Well managed forests are key to a low carbon future

Posted: April 20, 2017

Source: Linkedin
By Phil Riebel

In countries such as Canada and the U.S., continually improving sustainable forest management practices will play a key role in mitigating climate change and ensuring a long-term wood supply.

Copyright Phil Riebel

Copyright PhilRiebel

Climate change, caused by increasing levels of greenhouse gases (GHGs) in the atmosphere is a key challenge due to changes in global temperatures and precipitation patterns that affect regions and countries around the world.

There is growing awareness of the potential for a wider use of the forest industry to store carbon and lower GHG emissions. This is due to the recent 2015 Paris Agreement that recognizes the mitigation potential of forests to meet the challenges of climate change. For countries covered by the Kyoto protocol, GHG emission accounting for forest management has also become mandatory and recent changes in IPCC guidelines allows for accounting of carbon storage in harvested wood products.

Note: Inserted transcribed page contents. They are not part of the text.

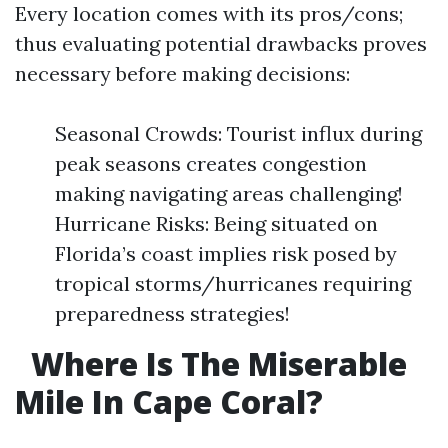
Every location comes with its pros/cons;
thus evaluating potential drawbacks proves
necessary before making decisions:
Seasonal Crowds: Tourist influx during
peak seasons creates congestion
making navigating areas challenging!
Hurricane Risks: Being situated on
Florida’s coast implies risk posed by
tropical storms/hurricanes requiring
preparedness strategies!
Where Is The Miserable
Mile In Cape Coral?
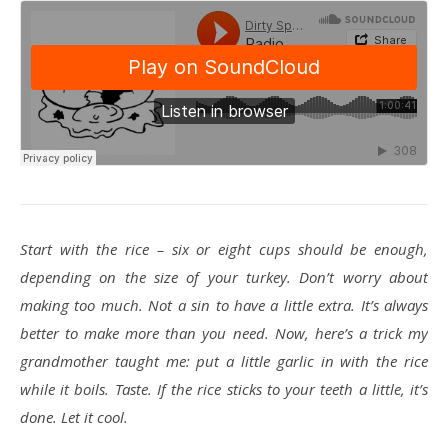
Start with the rice – six or eight cups should be enough,
depending on the size of your turkey. Don’t worry about
making too much. Not a sin to have a little extra. It’s always
better to make more than you need. Now, here’s a trick my
grandmother taught me: put a little garlic in with the rice
while it boils. Taste. If the rice sticks to your teeth a little, it’s
done. Let it cool.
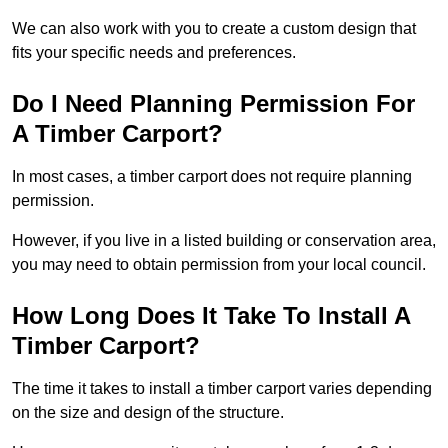
We can also work with you to create a custom design that
fits your specific needs and preferences.
Do I Need Planning Permission For
A Timber Carport?
In most cases, a timber carport does not require planning
permission.
However, if you live in a listed building or conservation area,
you may need to obtain permission from your local council.
How Long Does It Take To Install A
Timber Carport?
The time it takes to install a timber carport varies depending
on the size and design of the structure.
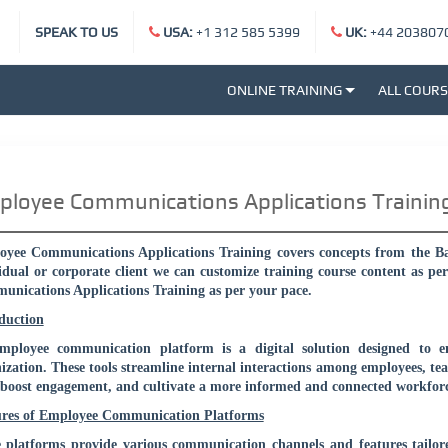
SPEAK TO US
USA:
+1 312 585 5399
UK:
+44 203807
ONLINE TRAINING
ALL COUR
loyee Communications Applications Trainin
yee Communications Applications Training covers concepts from the Basi
idual or corporate client we can customize training course content as pe
nications Applications Training as per your pace.
duction
mployee communication platform is a digital solution designed to 
ization. These tools streamline internal interactions among employees, 
 boost engagement, and cultivate a more informed and connected workforc
ures of Employee Communication Platforms
 platforms provide various communication channels and features tailor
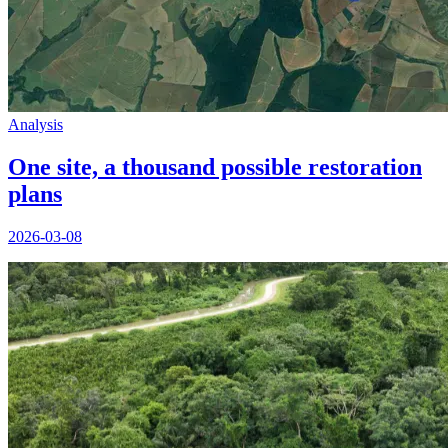
Analysis
One site, a thousand possible restoration
plans
2026-03-08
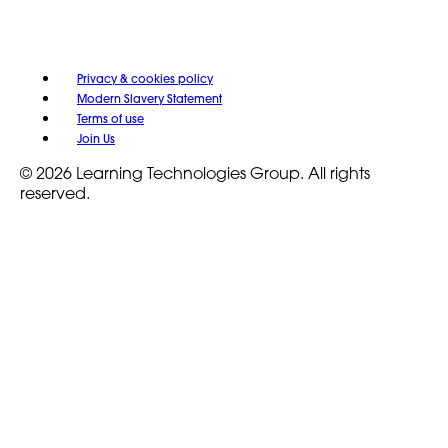
Privacy & cookies policy
Modern Slavery Statement
Terms of use
Join Us
© 2026 Learning Technologies Group. All rights
reserved.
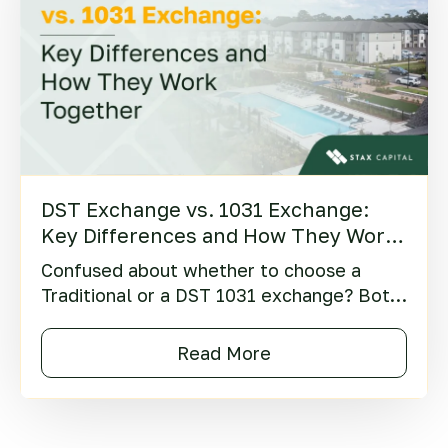
DST Exchange vs. 1031 Exchange:
Key Differences and How They Work
Together
Confused about whether to choose a
Traditional or a DST 1031 exchange? Both
are popular strategies offering potential
tax benefits, but they also involve distinct
Read More
risks and serve different goals.
Understanding these differences is key to
aligning your strategy with your financial
objectives.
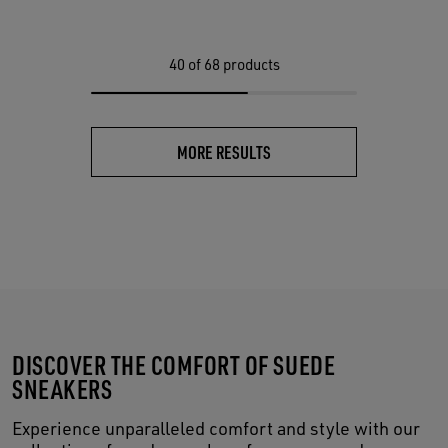
40
of 68 products
MORE RESULTS
DISCOVER THE COMFORT OF SUEDE
SNEAKERS
Experience unparalleled comfort and style with our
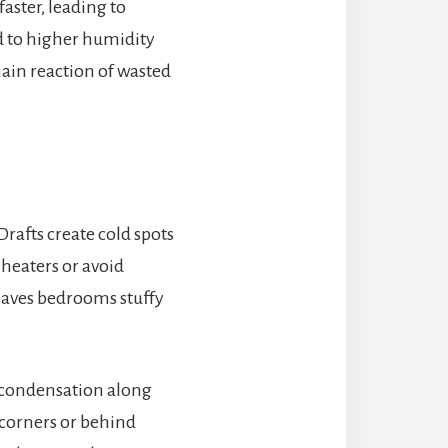
aster, leading to
d to higher humidity
hain reaction of wasted
Drafts create cold spots
 heaters or avoid
eaves bedrooms stuffy
g condensation along
 corners or behind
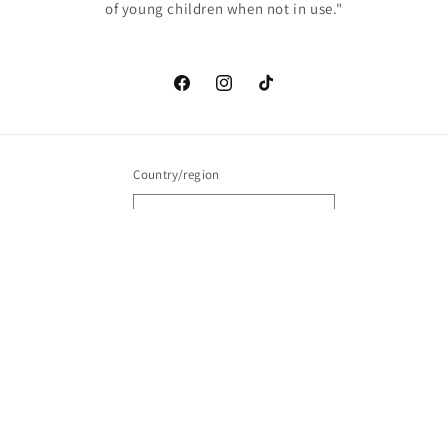
of young children when not in use."
Facebook
Instagram
TikTok
Country/region
United States | USD $
Payment
methods
© 2026,
Brim Buddiez
Powered by Shopify
Contact information
Refund policy
Privacy policy
Terms of service
Shipping policy
Cancellation policy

“Forestry for a low-carbon future: Integrating forests and wood products in climate change strategies” published by the FAO in 2016 describes the valuable role that forests and harvested wood products can play in storing carbon and reducing CO2 emissions in both developed and developing countries. The report suggests that “a virtuous cycle can be enacted” since growth of sustainably managed forests increases removals of carbon from the atmosphere while augmenting the supply of wood products that can replace more carbon-intense products.

Key opportunities for climate change mitigation include: wood energy, wood-based building materials, reduced deforestation and improved forest management practices.

The FAO report estimates that over half of all wood produced in the world is used for energy each year. While much of this use is in developing countries for cooking and boiling water, 80.6 million people in Europe and 7.9 million people in North America use wood as their main source of heating. The use of renewable wood resources for energy is an opportunity for mitigation as they can replace fossil fuels and reduce GHG emissions.

The use of co-generation, or combined heat and power (CHP) facilities, as used in the pulp and paper industry, is cited as a great example of effective use of wood energy. CHP recovers waste heat from electricity production and uses it in other parts of the facility. Overall system efficiency is very high, ranging from 70 to 85%, contributing to significant GHG emission reductions.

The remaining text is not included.